Soweit die Geschichte. Ich erfuhr als Schüler zum erstenmal von Esperanto. Ich fand das eine gute Sache, hatte aber persönlich (noch) kein Interesse. Mitte 20 stieß ich wieder darauf, und fand Anschluss an die Bewegung. Der pseudoreligiöse Eifer mancher Anhänger stieß mich etwas ab, aber das hinderte mich nicht daran, die Sprache selbst zu unterstützen und sogar zu lernen. Sechs Jahre hatte ich mich in der Schule mit Englisch gequält, und doch reichen meine Kenntnisse gerade mal für das Lesen englischer Texte mit Hilfe eines Wörterbuchs. In Esperanto erreichte ich die gleiche Leistung bereits nach sechzehn Stunden Selbststudium. Inzwischen habe ich Schriftwechsel mit dem Ausland, der mir in dieser Tiefe in keiner anderen Sprache möglich wäre.
Man kann mit Esperanto trotz geringer Sprachbegabung weltweite Kontakte pflegen. Aber Vorsicht: Ein neuer Kontakt- und Freundes­kreis muss immer erst erschlossen werden. Wärme und Verstehen ist eine Frage des Herzens, und nicht der benutzten Sprache. Esperanto ist nur ein Werkzeug, aber kein Wundermittel.

Was mich an Esperanto fasziniert ist zweierlei:
Seine Leistungsfähigkeit und seine Philosophie.

Mit seinem gereiften Wortschatz und seinen wenigen, einfachen, aber vielseitig kombinierbaren Regeln für Grammatik und Wort­bil­dung kann man in Esperanto alles ausdrücken, was in irgend einer europäischen Nationalsprache möglich ist. Trotzdem ist es durch das Fehlen von Ausnahmen und Unregelmäßigkeiten für jeden erlernbar. Esperanto verhält sich zu den natürlichen Sprachen, wie der Buchdruck zur Handschrift.

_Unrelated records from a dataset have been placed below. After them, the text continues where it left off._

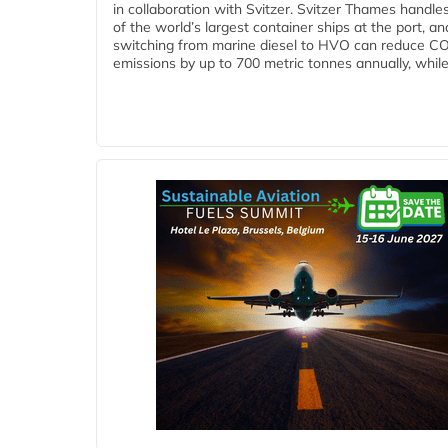
in collaboration with Svitzer. Svitzer Thames handl
of the world’s largest container ships at the port, an
switching from marine diesel to HVO can reduce C
emissions by up to 700 metric tonnes annually, while.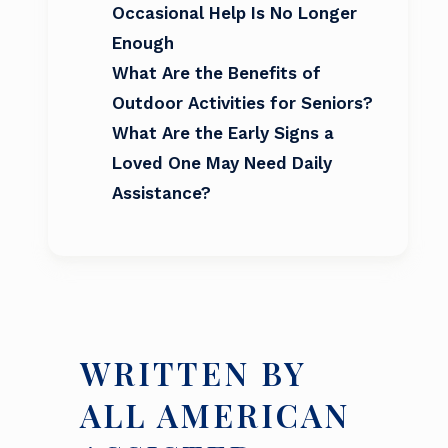
Occasional Help Is No Longer
Enough
What Are the Benefits of
Outdoor Activities for Seniors?
What Are the Early Signs a
Loved One May Need Daily
Assistance?
WRITTEN BY
ALL AMERICAN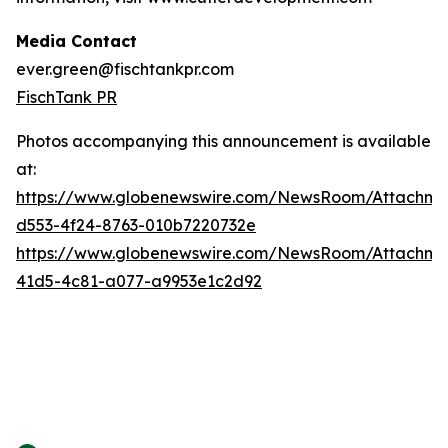
Media Contact
ever.green@fischtankpr.com
FischTank PR
Photos accompanying this announcement is available
at:
https://www.globenewswire.com/NewsRoom/Attachm
d553-4f24-8763-010b7220732e
https://www.globenewswire.com/NewsRoom/Attachm
41d5-4c81-a077-a9953e1c2d92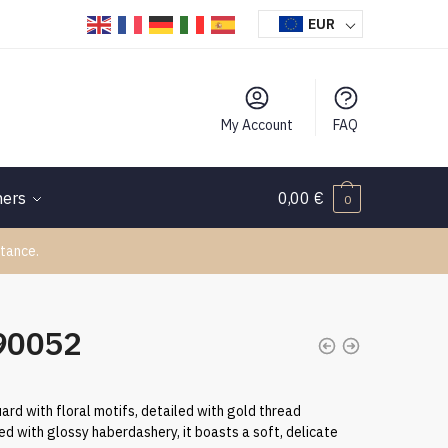
EUR
My Account
FAQ
hers
0,00
€
0
tance.
090052
quard with floral motifs, detailed with gold thread
 with glossy haberdashery, it boasts a soft, delicate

Ebenso zu loben ist die dahinterstehende Philosophie.
Esperanto will die Nationalsprachen (und damit die an diese gebundenen Kulturen) nicht ersetzen, sondern nur ein Hilfsmittel zur Verständigung zwischen den Bürgern aller Staaten sein. Informationsaustausch und Verständigung zwischen den einfachen Leuten, nicht gefiltert von Politikern, Medien oder gar Demagogen. Nicht ohne Grund haben Hitler und Stalin versucht, in ihrem Machtbereich Esperanto auszurotten.

Selbstverständlich hat jedes Werkzeug auch Nebenwirkungen. Wer eine Sprache benutzt, wird zwangsläufig auch von ihrer Kultur beeinflusst. Wir können heute beobachten, wie das als Hilfssprache mühsam benutzte Englisch oder vielmehr Amerikanisch nicht nur in die anderen Sprachen hineinwuchert, sondern auch die Kulturen der anderen Länder amerikanisiert. Bei Esperanto wäre diese Nebenwirkung geringer, weil die hinter Esperanto stehende Kultur von keiner Nation majorisiert ist. Esperantisten sind Weltbürger. Wer etwas von Esperanto hält kann durchaus stolz auf seine Nationalität sein, aber kein Nationalist, der Bürger anderer Länder für minder­wertig hält. Ist diese "Nebenwirkung" nicht sogar positiv?